18.Employee agrees that (i) Employee will not disparage the Company in any way, and Employee will not induce or encourage any other person to do so; (ii) Employee will not make comments or statements regarding the Company or its current or former employees that could adversely affect in any manner the business or business reputation of the Company or personal reputations of employees; (iii) Employee will not publish any information or make any comments regarding the Company to the media without the Company’s prior written authorization; and (iv) Employee will not make any statement at any time that criticizes, demeans, or disparages the Company or its work or services, or any of the ownership, management, or employees of the Company in any manner likely to be harmful to their respective business interests, business reputation, or personal reputation, including by means of Facebook, Instagram, Snapchat, Twitter or any other social media outlet.

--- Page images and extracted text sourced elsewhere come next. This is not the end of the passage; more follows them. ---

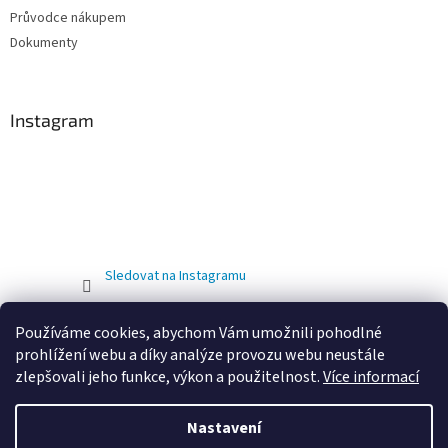
Průvodce nákupem
Dokumenty
Instagram
Sledovat na Instagramu
Používáme cookies, abychom Vám umožnili pohodlné
prohlížení webu a díky analýze provozu webu neustále
zlepšovali jeho funkce, výkon a použitelnost.
Více informací
Nastavení
Vytvořil Shoptet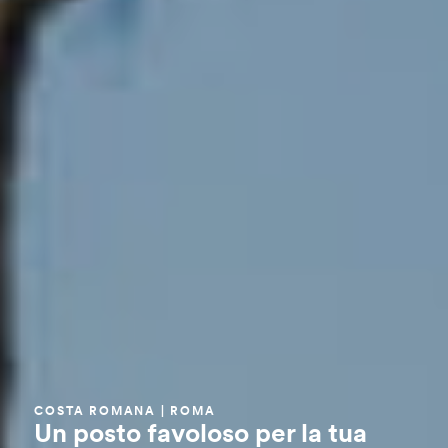
COSTA ROMANA | ROMA
Un posto favoloso per la tua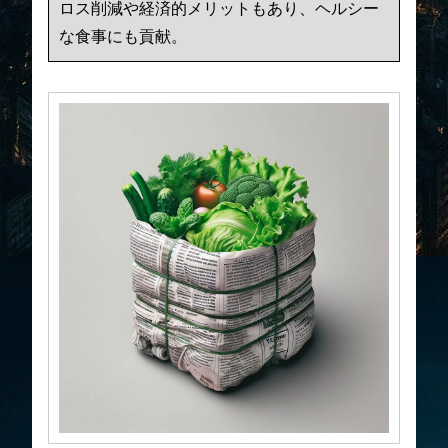
ロス削減や経済的メリットもあり、ヘルシー
な食事にも貢献。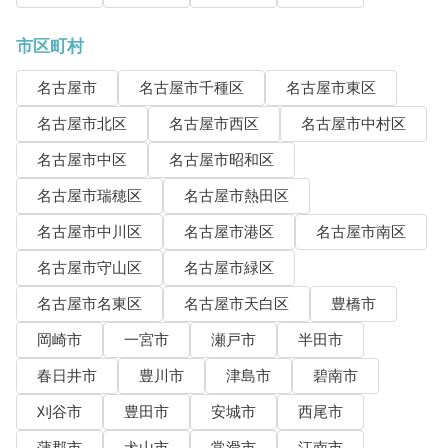
市区町村
名古屋市
名古屋市千種区
名古屋市東区
名古屋市北区
名古屋市西区
名古屋市中村区
名古屋市中区
名古屋市昭和区
名古屋市瑞穂区
名古屋市熱田区
名古屋市中川区
名古屋市港区
名古屋市南区
名古屋市守山区
名古屋市緑区
名古屋市名東区
名古屋市天白区
豊橋市
岡崎市
一宮市
瀬戸市
半田市
春日井市
豊川市
津島市
碧南市
刈谷市
豊田市
安城市
西尾市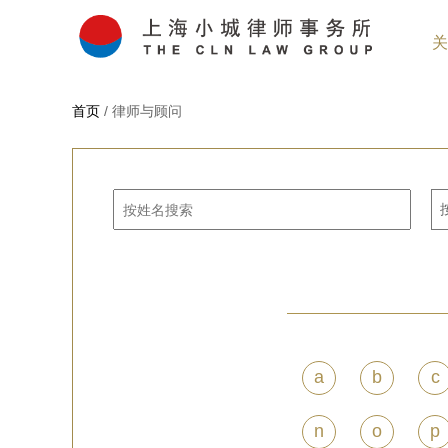
关
首页
/ 律师与顾问
a
b
c
n
o
p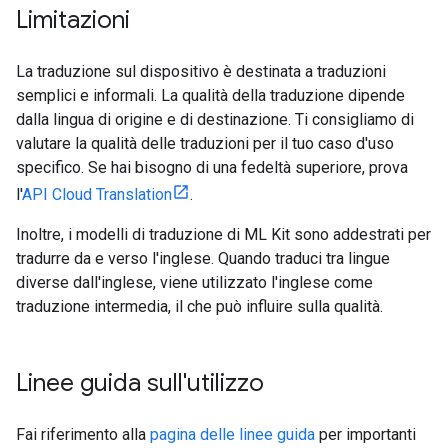
Limitazioni
La traduzione sul dispositivo è destinata a traduzioni
semplici e informali. La qualità della traduzione dipende
dalla lingua di origine e di destinazione. Ti consigliamo di
valutare la qualità delle traduzioni per il tuo caso d'uso
specifico. Se hai bisogno di una fedeltà superiore, prova
l'
API Cloud Translation
.
Inoltre, i modelli di traduzione di ML Kit sono addestrati per
tradurre da e verso l'inglese. Quando traduci tra lingue
diverse dall'inglese, viene utilizzato l'inglese come
traduzione intermedia, il che può influire sulla qualità.
Linee guida sull'utilizzo
Fai riferimento alla
pagina delle linee guida
per importanti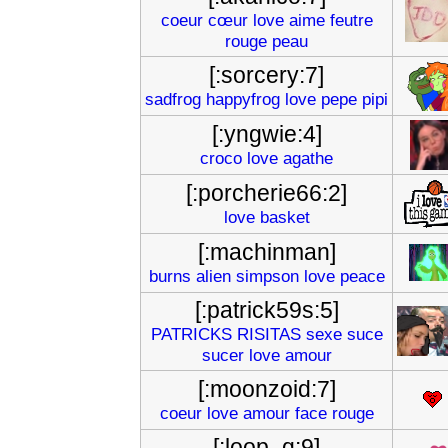
coeur
cœur
love
aime
feutre
rouge
peau
[:sorcery:7]
sadfrog
happyfrog
love
pepe
pipi
[:yngwie:4]
croco
love
agathe
[:porcherie66:2]
love
basket
[:machinman]
burns
alien
simpson
love
peace
[:patrick59s:5]
PATRICKS
RISITAS
sexe
suce
sucer
love
amour
[:moonzoid:7]
coeur
love
amour
face
rouge
[:loop_q:9]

In response to any inquiries, the Company agrees to confirm Employee’s dates of employment.

19.For purposes of this provision, the term “Confidential Information” refers to confidential and proprietary business information of the Company, including, but not limited to, information relating to the Company’s customers, potential customers, employees, suppliers, price lists, promotional ideas and strategies, marketing policies and information, materials, plans and techniques, current or planned methods and processes, and information regarding the management of the Company’s business, however documented and in whatever medium. Prior to Employee's receipt of the payment under this Agreement, Employee will return to Company all originals and all copies of written, recorded and computer stored Confidential Information that Employee has in Employee's control anywhere and which Employee has obtained or retained in connection with Employee's employment with Company. Employee shall not, at any time, disclose or utilize, in whole or in part, any trade secrets, Confidential Information, or other proprietary information acquired or learned during the course of Employee's employment with Company. If Employee is unsure as to what are trade secrets, Confidential Information, or other proprietary information, Employee shall, prior to any disclosure or use, contact the Company in writing for clarification.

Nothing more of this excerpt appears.